=== Section Start ===

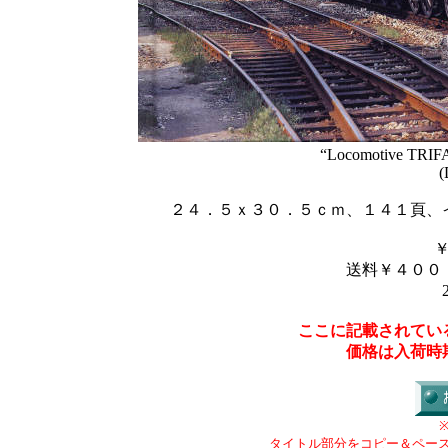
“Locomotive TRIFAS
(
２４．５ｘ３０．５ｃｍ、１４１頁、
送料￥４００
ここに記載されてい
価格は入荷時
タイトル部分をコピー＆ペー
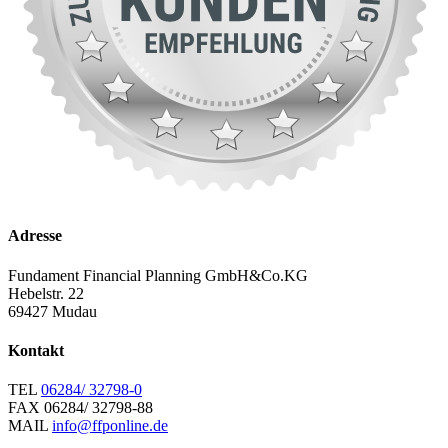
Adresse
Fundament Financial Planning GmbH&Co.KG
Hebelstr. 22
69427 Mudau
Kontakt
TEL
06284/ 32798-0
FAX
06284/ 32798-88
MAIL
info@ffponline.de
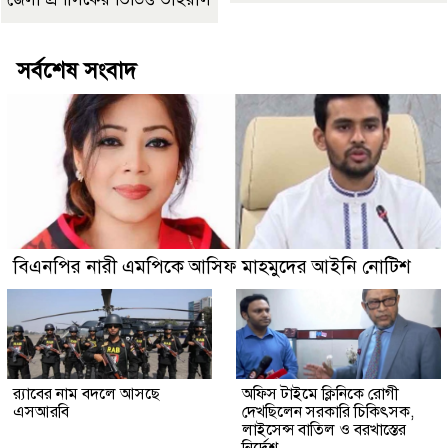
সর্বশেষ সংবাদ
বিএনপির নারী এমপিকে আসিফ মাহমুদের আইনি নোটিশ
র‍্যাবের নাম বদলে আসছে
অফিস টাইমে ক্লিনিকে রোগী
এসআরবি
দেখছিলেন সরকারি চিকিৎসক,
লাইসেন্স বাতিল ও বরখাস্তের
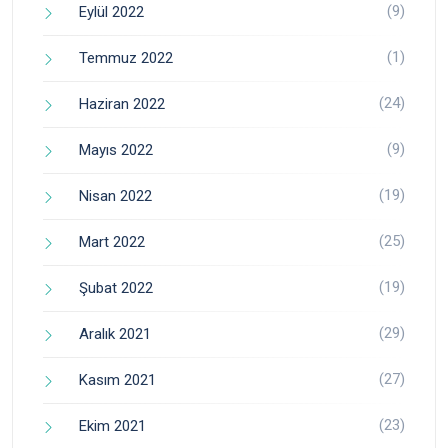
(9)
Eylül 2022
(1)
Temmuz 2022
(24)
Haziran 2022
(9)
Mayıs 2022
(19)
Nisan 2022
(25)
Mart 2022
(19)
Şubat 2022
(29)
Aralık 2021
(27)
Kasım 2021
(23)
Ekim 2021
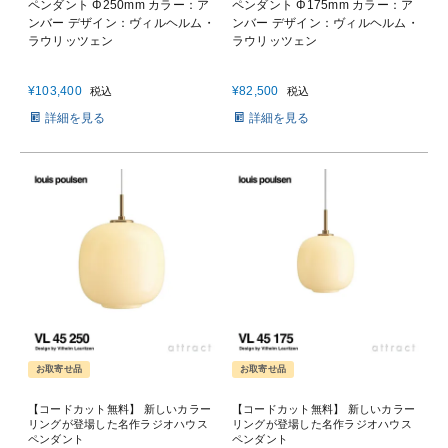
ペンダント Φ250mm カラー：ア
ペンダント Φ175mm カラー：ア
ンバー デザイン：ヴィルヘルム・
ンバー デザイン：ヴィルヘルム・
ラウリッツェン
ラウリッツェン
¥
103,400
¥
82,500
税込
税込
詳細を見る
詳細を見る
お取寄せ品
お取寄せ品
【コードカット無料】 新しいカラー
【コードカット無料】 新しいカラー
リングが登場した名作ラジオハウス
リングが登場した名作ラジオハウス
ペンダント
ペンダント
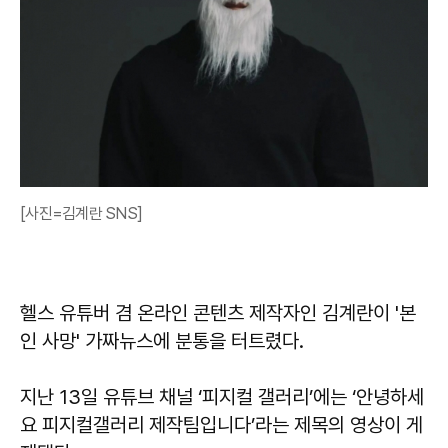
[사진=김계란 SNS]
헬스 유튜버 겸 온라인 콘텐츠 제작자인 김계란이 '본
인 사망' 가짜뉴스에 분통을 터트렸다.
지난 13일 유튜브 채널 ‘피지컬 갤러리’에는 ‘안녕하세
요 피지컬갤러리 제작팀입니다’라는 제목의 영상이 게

=== Section End ===
=== Section Start ===

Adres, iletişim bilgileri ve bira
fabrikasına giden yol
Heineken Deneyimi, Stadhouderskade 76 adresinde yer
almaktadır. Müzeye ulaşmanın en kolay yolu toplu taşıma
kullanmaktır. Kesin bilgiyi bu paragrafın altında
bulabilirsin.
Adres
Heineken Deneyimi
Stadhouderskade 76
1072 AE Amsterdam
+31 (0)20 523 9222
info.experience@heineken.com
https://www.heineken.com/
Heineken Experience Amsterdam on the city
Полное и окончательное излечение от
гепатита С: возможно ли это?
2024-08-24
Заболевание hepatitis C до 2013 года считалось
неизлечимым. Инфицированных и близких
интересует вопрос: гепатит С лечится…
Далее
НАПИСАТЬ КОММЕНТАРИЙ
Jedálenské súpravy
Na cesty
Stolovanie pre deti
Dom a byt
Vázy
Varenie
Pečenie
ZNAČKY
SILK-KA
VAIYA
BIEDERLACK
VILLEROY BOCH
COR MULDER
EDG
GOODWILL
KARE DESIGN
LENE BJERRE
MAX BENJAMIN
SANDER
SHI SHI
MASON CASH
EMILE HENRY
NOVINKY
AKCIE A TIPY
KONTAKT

=== Section End ===

- **What you need to do**
In the listing above, show every line with the word "Amsterdam".

- **Written solution**
1072 AE Amsterdam
Heineken Experience Amsterdam on the city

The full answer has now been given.